これまでかなりはしょって書いてきたので分かりづらいところがあったかと思いますが、一応2003年度をもってこの「私家版業務システム変遷史」を終わります。

実はこのあとSAP導入プロジェクトがスタートすることになったのですが、それについてはまだ生々しいことと途中で会社を辞めたこともあり、書くことができないということです。

いまこうして5年前までを追いかけてみたわけですが、5年前と今とどう変わっているのだろうかと考えている。最後に書いたように情報インフラは劇的に変化しているように感じられます。そのほか、運用やアプリケーションプラットフォーム、開発技術なども新しい技術やサービスがどんどん出てきているように思います。

しかし、業務システムそのものは構造的にもコンセプト的にもほとんど変わっていないとうのが偽らざる思いです。

ところが、最近あるところでオラクルとSAPの今後の戦略のようなことを聞く機会があったのですが、この2社以外にもIBMやマイクロソフトを含めて、彼ら外資系ベンダーの変貌ぶりに驚かされています。おそらく、業務システム構築という領域でのパラダイムシフトが早晩やってくるように思えます。

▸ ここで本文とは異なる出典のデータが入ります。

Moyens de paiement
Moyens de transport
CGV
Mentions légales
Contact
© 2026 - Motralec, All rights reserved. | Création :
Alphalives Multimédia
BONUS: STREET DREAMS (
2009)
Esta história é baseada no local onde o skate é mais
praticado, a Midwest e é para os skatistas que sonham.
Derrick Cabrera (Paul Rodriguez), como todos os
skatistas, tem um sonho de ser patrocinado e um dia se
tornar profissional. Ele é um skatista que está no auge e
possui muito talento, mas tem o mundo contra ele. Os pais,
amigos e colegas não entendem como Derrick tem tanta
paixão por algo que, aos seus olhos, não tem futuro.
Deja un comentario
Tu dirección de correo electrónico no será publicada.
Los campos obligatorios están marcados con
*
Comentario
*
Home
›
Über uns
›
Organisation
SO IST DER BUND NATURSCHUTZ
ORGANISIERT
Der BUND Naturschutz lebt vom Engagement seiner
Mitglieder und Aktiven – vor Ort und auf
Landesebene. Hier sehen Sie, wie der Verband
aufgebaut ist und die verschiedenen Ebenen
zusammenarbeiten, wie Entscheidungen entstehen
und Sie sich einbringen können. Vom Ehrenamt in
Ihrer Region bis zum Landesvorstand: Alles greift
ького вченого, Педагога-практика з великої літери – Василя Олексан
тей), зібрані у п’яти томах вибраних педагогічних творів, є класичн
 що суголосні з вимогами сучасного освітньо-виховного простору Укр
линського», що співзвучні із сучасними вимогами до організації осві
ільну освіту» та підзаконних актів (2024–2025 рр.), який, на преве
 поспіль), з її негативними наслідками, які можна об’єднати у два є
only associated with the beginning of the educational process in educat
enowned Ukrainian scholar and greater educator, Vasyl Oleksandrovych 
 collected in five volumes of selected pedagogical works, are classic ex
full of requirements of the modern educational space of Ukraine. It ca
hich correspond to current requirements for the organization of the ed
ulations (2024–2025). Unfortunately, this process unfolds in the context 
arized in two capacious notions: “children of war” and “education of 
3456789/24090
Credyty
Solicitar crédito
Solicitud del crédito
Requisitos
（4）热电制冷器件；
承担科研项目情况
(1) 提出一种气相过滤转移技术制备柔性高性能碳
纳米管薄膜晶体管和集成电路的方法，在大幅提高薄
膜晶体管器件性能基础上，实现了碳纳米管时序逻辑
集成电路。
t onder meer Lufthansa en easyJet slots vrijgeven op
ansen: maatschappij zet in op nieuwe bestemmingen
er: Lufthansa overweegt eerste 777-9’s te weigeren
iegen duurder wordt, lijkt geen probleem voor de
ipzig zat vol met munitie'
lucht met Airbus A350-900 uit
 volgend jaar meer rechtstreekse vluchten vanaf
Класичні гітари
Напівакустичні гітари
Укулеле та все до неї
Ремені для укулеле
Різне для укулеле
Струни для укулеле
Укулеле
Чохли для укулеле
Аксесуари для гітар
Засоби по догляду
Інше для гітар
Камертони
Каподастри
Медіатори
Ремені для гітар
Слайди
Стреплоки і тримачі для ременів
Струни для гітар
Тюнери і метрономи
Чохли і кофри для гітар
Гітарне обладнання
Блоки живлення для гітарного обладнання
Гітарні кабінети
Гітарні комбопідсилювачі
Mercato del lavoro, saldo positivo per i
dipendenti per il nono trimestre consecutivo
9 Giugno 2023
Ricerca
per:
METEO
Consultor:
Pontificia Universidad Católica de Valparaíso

それに伴うビジネスモデルも違ったものになっていきます。単なるソフトウエアライセンスビジネスは縮小均衡に入っていき、さりとてシステム開発費用もソフト・ハードの低価格化によりどんどん下がっていく中で、どこに収益源を求めるかが最大の課題になってくるのではないでしょうか。

それに比べて国産ベンダーやわが国の対応はどうなっているのでしょうか。少なくともぼく耳には敏感に反応しているという声は入ってきていません。だいじょうぶでしょうか、少なからず心配になってしまいます。(ぼくが心配するようなことではないか)

パラダイムシフトのキーワードは「プロセス指向」「SOA指向」です。こうしたことが簡単に実現できるプラットフォームや、そこで使うサービスが提供されてきます。このシリーズでも出てきた、柔軟でアダプティブ構造化が進み、業務アプリケーションやサービスの「作る・買う・つなぐ・借りる」が容易になってきたわけです。

ですから、こうした動きに対してますます重要性を帯びることはいったいなんだと思いますか。確かにサービスやテンプレートはリポジトリー化され、好きなようにひっぱり出せるようにはなるのですが、ではどんなサービスを選択するのかはどうして決めるのでしょうか。

それには、自社の事業を適正にプロセス化することがもっとも重要なことになります。そこではじめて要求されるサービス機能を的確に選択できるわけです。まずは自分たちのプロセスありきです。これはいくらいいプラットフォームがあっても提供してはくれません。

従って、これからの業務システム構築の主戦場は業務プロセス設計と業務ルール管理になってきます。そんな予感がします。